Home  >  Article  >  Technology peripherals  >  Meta lets a 15 billion parameter language model learn to design "new" proteins from scratch! LeCun: Amazing results

Meta lets a 15 billion parameter language model learn to design "new" proteins from scratch! LeCun: Amazing results

王林
王林forward
2023-04-13 19:22:011452browse

AI has once again made new progress in the field of biomedicine. Yes, this time it’s about protein.

The difference is that in the past, AI discovered protein structures, but this time it began to design and generate protein structures on its own.

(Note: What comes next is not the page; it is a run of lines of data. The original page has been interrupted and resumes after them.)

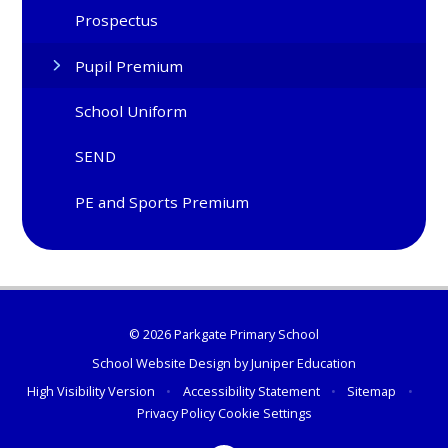
Prospectus
Pupil Premium
School Uniform
SEND
PE and Sports Premium
© 2026 Parkgate Primary School
School Website Design by
Juniper Education
High Visibility Version
•
Accessibility Statement
•
Sitemap
•
Privacy Policy
Cookie Settings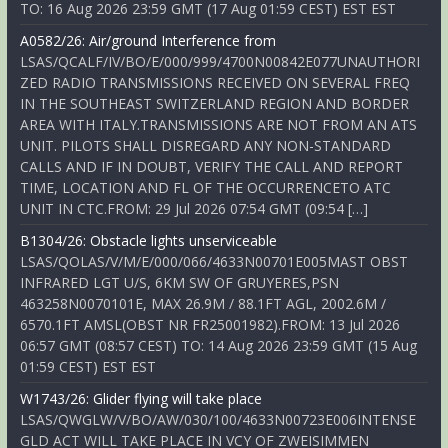
TO: 16 Aug 2026 23:59 GMT (17 Aug 01:59 CEST) EST EST
A0582/26: Air/ground Interference from
LSAS/QCALF/IV/BO/E/000/999/4700N00842E077UNAUTHORI
ZED RADIO TRANSMISSIONS RECEIVED ON SEVERAL FREQ
IN THE SOUTHEAST SWITZERLAND REGION AND BORDER
AREA WITH ITALY.TRANSMISSIONS ARE NOT FROM AN ATS
UNIT. PILOTS SHALL DISREGARD ANY NON-STANDARD
CALLS AND IF IN DOUBT, VERIFY THE CALL AND REPORT
TIME, LOCATION AND FL OF THE OCCURRENCETO ATC
UNIT IN CTC.FROM: 29 Jul 2026 07:54 GMT (09:54 […]
B1304/26: Obstacle lights unserviceable
LSAS/QOLAS/V/M/E/000/066/4633N00701E005MAST OBST
INFRARED LGT U/S, 6KM SW OF GRUYERES,PSN
463258N0070101E, MAX 26.9M / 88.1FT AGL, 2002.6M /
6570.1FT AMSL(OBST NR FR25001982).FROM: 13 Jul 2026
06:57 GMT (08:57 CEST) TO: 14 Aug 2026 23:59 GMT (15 Aug
01:59 CEST) EST EST
W1743/26: Glider flying will take place
LSAS/QWGLW/V/BO/AW/030/100/4633N00723E006INTENSE
GLD ACT WILL TAKE PLACE IN VCY OF ZWEISIMMEN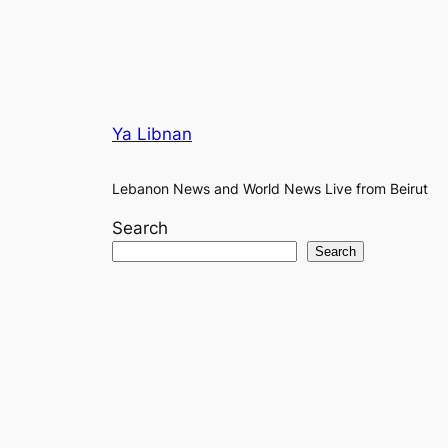
Ya Libnan
Lebanon News and World News Live from Beirut
Search
Search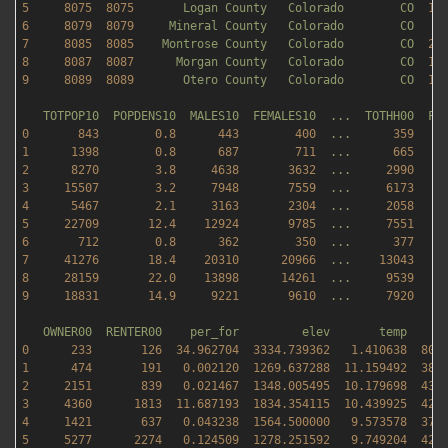
5
8075  
8075       
Logan
County
Colorado
CO
18
6
8079  
8079     
Mineral
County
Colorado
CO
8
7
8085  
8085    
Montrose
County
Colorado
CO
22
8
8087  
8087      
Morgan
County
Colorado
CO
12
9
8089  
8089       
Otero
County
Colorado
CO
12
TOTPOP10
POPDENS10
MALES10
FEMALES10
...
TOTHH00
FA
0
843
0.8
443
400
...
359
1
1398        
0.8
687
711
...
665
2
8270        
3.8
4638       
3632
...
2990    
3
15507
3.2
7948       
7559
...
6173    
4
5467        
2.1
3163       
2304
...
2058    
5
22709
12.4
12924
9785
...
7551    
6
712
0.8
362
350
...
377
7
41276
18.4
20310
20966
...
13043
8
28159
22.0
13898
14261
...
9539    
9
18831
14.9
9221       
9610
...
7920    
OWNER00
RENTER00
per_for
elev
temp
0
233
126
34.962704
3334.739362   
1.410638
800
1
474
191
0.002120
1269.637288  
11.159492
384
2
2151       
839
0.021467
1348.005495  
10.179698
435
3
4360      
1813  
11.687193
1834.354115  
10.439925
424
4
1421       
637
0.043238
1564.500000   
9.573578
376
5
5277      
2274   
0.124509
1278.251592   
9.749204
425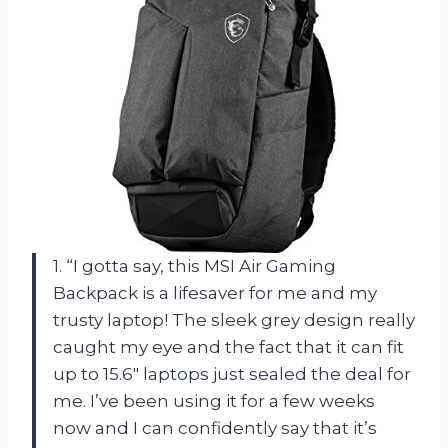
1. “I gotta say, this MSI Air Gaming
Backpack is a lifesaver for me and my
trusty laptop! The sleek grey design really
caught my eye and the fact that it can fit
up to 15.6″ laptops just sealed the deal for
me. I’ve been using it for a few weeks
now and I can confidently say that it’s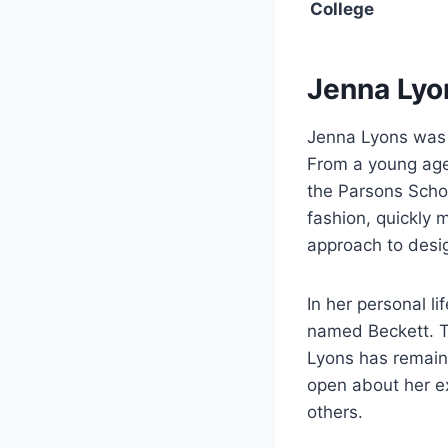
College
Jenna Lyo
Jenna Lyons was b
From a young age,
the Parsons Schoo
fashion, quickly 
approach to desi
In her personal li
named Beckett. Th
Lyons has remain
open about her e
others.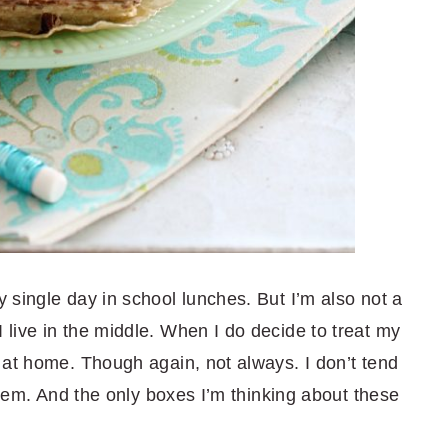
 single day in school lunches. But I’m also not a
live in the middle. When I do decide to treat my
 at home. Though again, not always. I don’t tend
 them. And the only boxes I’m thinking about these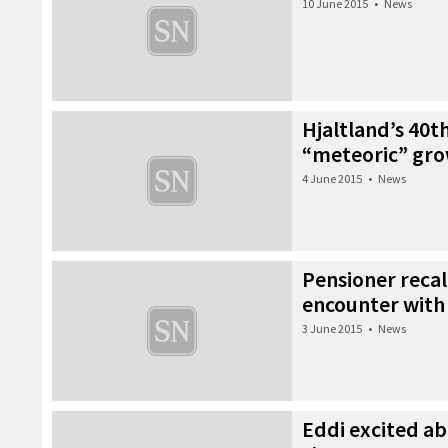
10 June 2015
•
News
Hjaltland’s 40t
“meteoric” gr
4 June 2015
•
News
Pensioner recall
encounter with 
3 June 2015
•
News
Eddi excited ab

If he was a "Prosecutor" in the past, it is not impossible to say that he has evolved into a "Creator" now.

# Participants in this study are the protein research team of FAIR, which is part of Meta’s AI research institute. As the chief AI scientist who has worked at Facebook for many years, Yann LeCun also immediately forwarded the results of his team and spoke highly of it.

Meta lets a 15 billion parameter language model learn to design new proteins from scratch! LeCun: Amazing results

These two papers on BioRxiv are Meta’s “amazing” achievements in protein design/generation. The system uses a simulated annealing algorithm to find an amino acid sequence that folds into a desired shape or satisfies constraints such as symmetry.

Meta lets a 15 billion parameter language model learn to design new proteins from scratch! LeCun: Amazing results

ESM2, a model for predicting atomic hierarchical structure

You guessed it right, this study is the same as the two papers The basis is the large language model for protein prediction and discovery proposed by Meta not long ago: ESM2.

This is a large model with 15 billion parameters. As the model scales from 8 to 15 million parameters, information emerging from the internal representation enables three-dimensional structure predictions at atomic resolution.

Meta lets a 15 billion parameter language model learn to design new proteins from scratch! LeCun: Amazing results

Utilizing large language models to learn evolutionary patterns, accurate structures can be generated end-to-end directly from protein sequences Predictions, while maintaining accuracy, are up to 60 times faster than current state-of-the-art methods.

#In fact, with the help of this new structural prediction capability, Meta was able to use a cluster of approximately 2,000 GPUs in just two weeks. The sequences of more than 600 million metagenomic proteins in the map were predicted.

The corresponding author of the two papers, Alex Rives from Meta AI, said that the versatility demonstrated by the ESM2 language model not only extends beyond the scope of natural proteins, but also It also enables programmable generation of complex and modular protein structures.

Protein Design "Specialized Programming Language"

If a worker wants to do his job well, he must first sharpen his tools.

In order to make protein design and generation more efficient, researchers have also developed a protein-oriented Designed high-level programming language.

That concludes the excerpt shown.